**Goal of the exercise:** An exact copy of the entries, with every picture omitted, is what is needed here.

**Extracted entries:**
%%

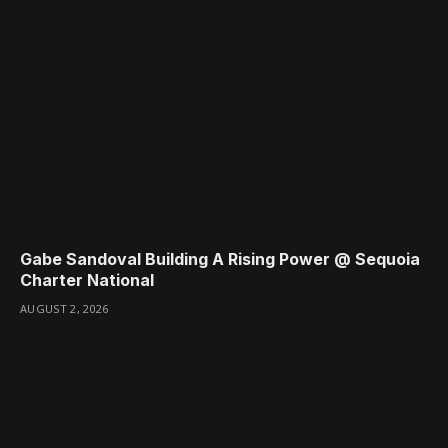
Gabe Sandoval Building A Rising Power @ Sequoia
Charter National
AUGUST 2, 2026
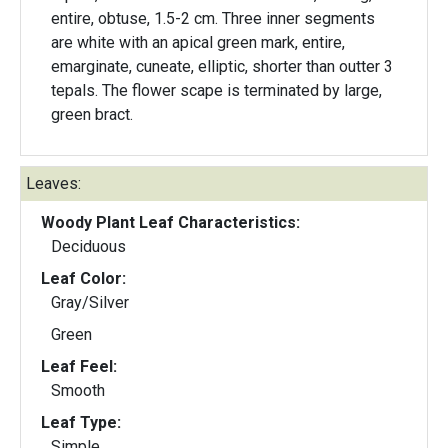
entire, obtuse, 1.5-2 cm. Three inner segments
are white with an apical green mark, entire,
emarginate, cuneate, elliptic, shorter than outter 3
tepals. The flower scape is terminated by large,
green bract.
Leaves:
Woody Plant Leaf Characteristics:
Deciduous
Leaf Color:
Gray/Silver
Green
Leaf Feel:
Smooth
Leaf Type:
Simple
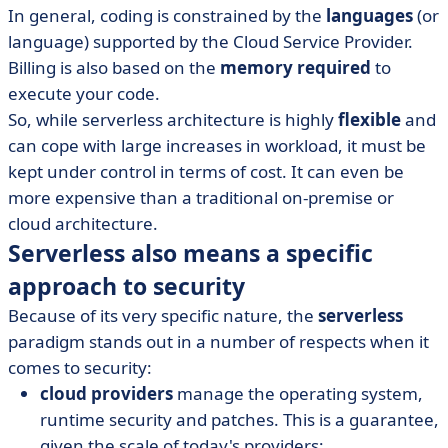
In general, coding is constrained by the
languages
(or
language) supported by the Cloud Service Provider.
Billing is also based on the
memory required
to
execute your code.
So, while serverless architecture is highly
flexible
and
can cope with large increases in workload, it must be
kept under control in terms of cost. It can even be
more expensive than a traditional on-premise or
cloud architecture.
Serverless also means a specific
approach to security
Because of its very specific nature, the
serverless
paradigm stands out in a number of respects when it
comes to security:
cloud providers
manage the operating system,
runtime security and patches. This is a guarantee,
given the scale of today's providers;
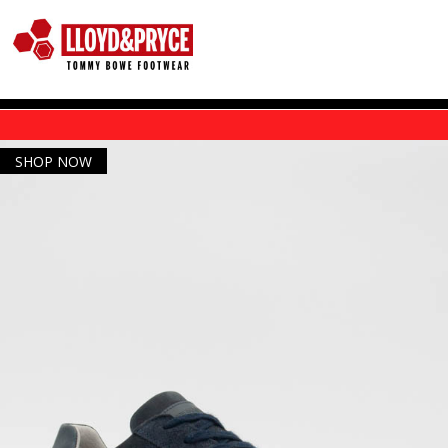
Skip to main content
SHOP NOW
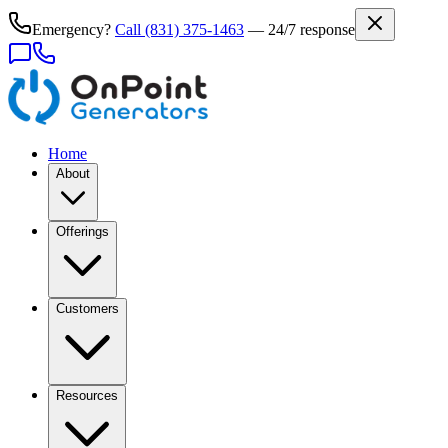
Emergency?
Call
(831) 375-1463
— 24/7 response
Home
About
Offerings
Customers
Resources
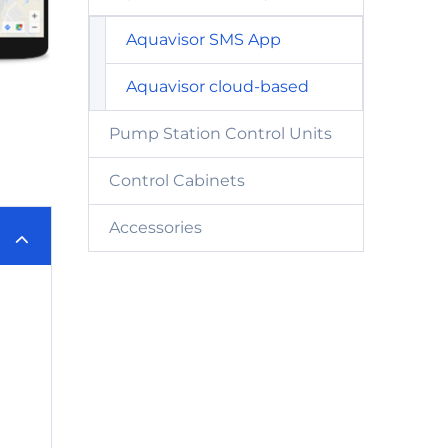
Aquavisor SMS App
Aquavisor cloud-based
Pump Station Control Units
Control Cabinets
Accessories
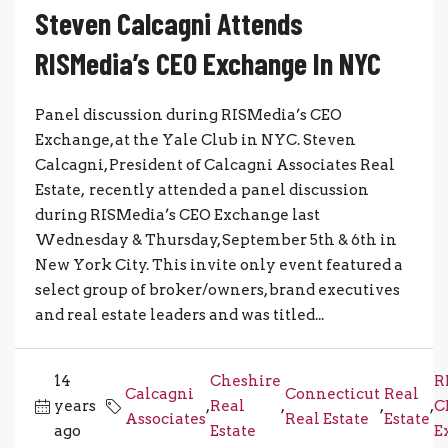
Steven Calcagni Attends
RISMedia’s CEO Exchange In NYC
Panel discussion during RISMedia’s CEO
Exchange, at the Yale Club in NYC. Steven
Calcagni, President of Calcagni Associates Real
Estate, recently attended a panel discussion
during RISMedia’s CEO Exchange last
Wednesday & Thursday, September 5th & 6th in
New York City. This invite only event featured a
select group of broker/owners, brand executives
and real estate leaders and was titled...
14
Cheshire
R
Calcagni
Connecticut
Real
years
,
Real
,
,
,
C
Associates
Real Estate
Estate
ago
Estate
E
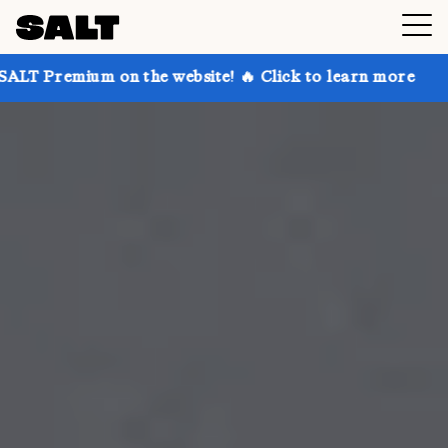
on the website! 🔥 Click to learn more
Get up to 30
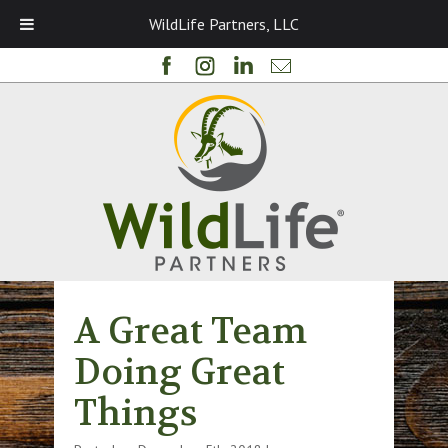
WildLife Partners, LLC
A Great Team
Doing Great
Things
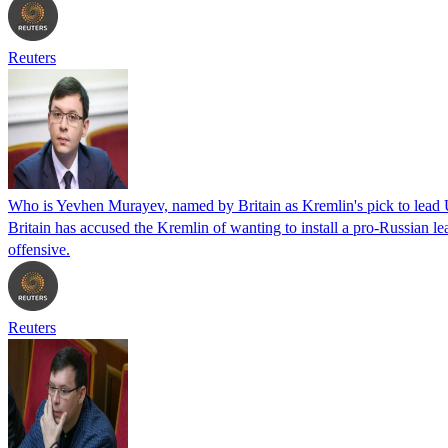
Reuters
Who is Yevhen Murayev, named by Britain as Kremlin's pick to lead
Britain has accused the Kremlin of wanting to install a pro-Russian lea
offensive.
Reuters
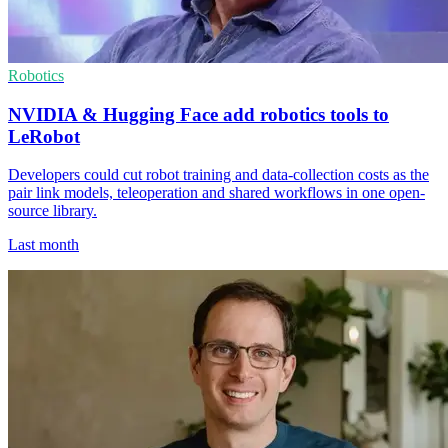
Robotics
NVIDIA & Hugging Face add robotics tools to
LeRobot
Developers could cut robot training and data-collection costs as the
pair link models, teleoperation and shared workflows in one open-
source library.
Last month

%%

**Task response:**
Gabe Sandoval Building A Rising Power @ Sequoia
Charter National
AUGUST 2, 2026
entire, obtuse, 1.5-2 cm. Three inner segments
are white with an apical green mark, entire,
emarginate, cuneate, elliptic, shorter than outter 3
tepals. The flower scape is terminated by large,
green bract.
Leaves:
Woody Plant Leaf Characteristics:
Deciduous
Leaf Color:
Gray/Silver
Green
Leaf Feel:
Smooth
Leaf Type:
Simple
In general, coding is constrained by the
languages
(or
language) supported by the Cloud Service Provider.
Billing is also based on the
memory required
to
execute your code.
So, while serverless architecture is highly
flexible
and
can cope with large increases in workload, it must be
kept under control in terms of cost. It can even be
more expensive than a traditional on-premise or
cloud architecture.
Serverless also means a specific
approach to security
Because of its very specific nature, the
serverless
paradigm stands out in a number of respects when it
comes to security:
cloud providers
manage the operating system,
runtime security and patches. This is a guarantee,
given the scale of today's providers;
Skip to main content
SHOP NOW
Emergency?
Call
(831) 375-1463
— 24/7 response
Home
About
Offerings
Customers
Resources
Aquavisor SMS App
Aquavisor cloud-based
Pump Station Control Units
Control Cabinets
Accessories
Steven Calcagni Attends
RISMedia’s CEO Exchange In NYC
Panel discussion during RISMedia’s CEO
Exchange, at the Yale Club in NYC. Steven
Calcagni, President of Calcagni Associates Real
Estate, recently attended a panel discussion
during RISMedia’s CEO Exchange last
Wednesday & Thursday, September 5th & 6th in
New York City. This invite only event featured a
select group of broker/owners, brand executives
and real estate leaders and was titled...
14
Cheshire
R
Calcagni
Connecticut
Real
years
,
Real
,
,
,
C
Associates
Real Estate
Estate
ago
Estate
E
on the website! 🔥 Click to learn more
Get up to 30
WildLife Partners, LLC
A Great Team
Doing Great
Things
Reuters
Who is Yevhen Murayev, named by Britain as Kremlin's pick to lead
Britain has accused the Kremlin of wanting to install a pro-Russian lea
offensive.
Reuters
Robotics
NVIDIA & Hugging Face add robotics tools to
LeRobot
Developers could cut robot training and data-collection costs as the
pair link models, teleoperation and shared workflows in one open-
source library.
Last month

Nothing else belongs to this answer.